## Work instructions
Output, without alteration, the first line of the entries and each line after it, stopping with the line that contains "日那乃は新幹線でとんぼ返り…！".

## Supplied material
————
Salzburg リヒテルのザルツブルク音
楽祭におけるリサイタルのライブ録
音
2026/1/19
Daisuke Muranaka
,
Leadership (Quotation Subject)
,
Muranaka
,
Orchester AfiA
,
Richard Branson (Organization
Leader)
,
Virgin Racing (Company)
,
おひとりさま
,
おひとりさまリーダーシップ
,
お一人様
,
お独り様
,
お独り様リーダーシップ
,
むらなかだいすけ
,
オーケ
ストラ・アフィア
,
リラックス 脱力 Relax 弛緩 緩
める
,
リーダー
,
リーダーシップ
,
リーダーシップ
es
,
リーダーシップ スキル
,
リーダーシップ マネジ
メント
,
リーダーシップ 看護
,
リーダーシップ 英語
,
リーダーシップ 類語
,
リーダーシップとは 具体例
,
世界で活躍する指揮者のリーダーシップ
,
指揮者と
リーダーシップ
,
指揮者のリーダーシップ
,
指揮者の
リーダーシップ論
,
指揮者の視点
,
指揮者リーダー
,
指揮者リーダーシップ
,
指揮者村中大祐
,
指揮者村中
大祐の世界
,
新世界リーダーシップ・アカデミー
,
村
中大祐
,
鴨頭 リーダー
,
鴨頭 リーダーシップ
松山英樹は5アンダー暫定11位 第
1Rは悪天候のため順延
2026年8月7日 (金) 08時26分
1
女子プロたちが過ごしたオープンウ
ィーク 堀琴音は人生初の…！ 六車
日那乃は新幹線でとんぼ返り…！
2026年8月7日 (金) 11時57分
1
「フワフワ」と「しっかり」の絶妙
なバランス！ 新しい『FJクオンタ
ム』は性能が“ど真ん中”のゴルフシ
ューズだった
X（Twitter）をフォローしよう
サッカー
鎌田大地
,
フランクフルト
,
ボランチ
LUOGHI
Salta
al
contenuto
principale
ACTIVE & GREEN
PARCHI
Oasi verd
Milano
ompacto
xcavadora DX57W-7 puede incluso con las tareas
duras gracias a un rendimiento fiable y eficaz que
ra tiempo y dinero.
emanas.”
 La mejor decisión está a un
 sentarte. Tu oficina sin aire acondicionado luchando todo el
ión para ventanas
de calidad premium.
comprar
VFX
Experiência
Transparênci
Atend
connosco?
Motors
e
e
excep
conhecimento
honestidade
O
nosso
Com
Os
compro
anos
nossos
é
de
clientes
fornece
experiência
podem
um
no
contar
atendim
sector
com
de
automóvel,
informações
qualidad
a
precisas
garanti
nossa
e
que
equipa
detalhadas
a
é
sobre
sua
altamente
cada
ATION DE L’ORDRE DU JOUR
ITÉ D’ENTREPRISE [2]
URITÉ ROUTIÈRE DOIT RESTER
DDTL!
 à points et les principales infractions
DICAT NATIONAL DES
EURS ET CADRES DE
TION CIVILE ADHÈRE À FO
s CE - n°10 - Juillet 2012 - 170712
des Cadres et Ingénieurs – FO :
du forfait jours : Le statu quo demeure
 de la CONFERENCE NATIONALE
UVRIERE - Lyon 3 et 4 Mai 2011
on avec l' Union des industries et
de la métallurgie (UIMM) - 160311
————
## Task answer
Salzburg リヒテルのザルツブルク音
楽祭におけるリサイタルのライブ録
音
2026/1/19
Daisuke Muranaka
,
Leadership (Quotation Subject)
,
Muranaka
,
Orchester AfiA
,
Richard Branson (Organization
Leader)
,
Virgin Racing (Company)
,
おひとりさま
,
おひとりさまリーダーシップ
,
お一人様
,
お独り様
,
お独り様リーダーシップ
,
むらなかだいすけ
,
オーケ
ストラ・アフィア
,
リラックス 脱力 Relax 弛緩 緩
める
,
リーダー
,
リーダーシップ
,
リーダーシップ
es
,
リーダーシップ スキル
,
リーダーシップ マネジ
メント
,
リーダーシップ 看護
,
リーダーシップ 英語
,
リーダーシップ 類語
,
リーダーシップとは 具体例
,
世界で活躍する指揮者のリーダーシップ
,
指揮者と
リーダーシップ
,
指揮者のリーダーシップ
,
指揮者の
リーダーシップ論
,
指揮者の視点
,
指揮者リーダー
,
指揮者リーダーシップ
,
指揮者村中大祐
,
指揮者村中
大祐の世界
,
新世界リーダーシップ・アカデミー
,
村
中大祐
,
鴨頭 リーダー
,
鴨頭 リーダーシップ
松山英樹は5アンダー暫定11位 第
1Rは悪天候のため順延
2026年8月7日 (金) 08時26分
1
女子プロたちが過ごしたオープンウ
ィーク 堀琴音は人生初の…！ 六車
日那乃は新幹線でとんぼ返り…！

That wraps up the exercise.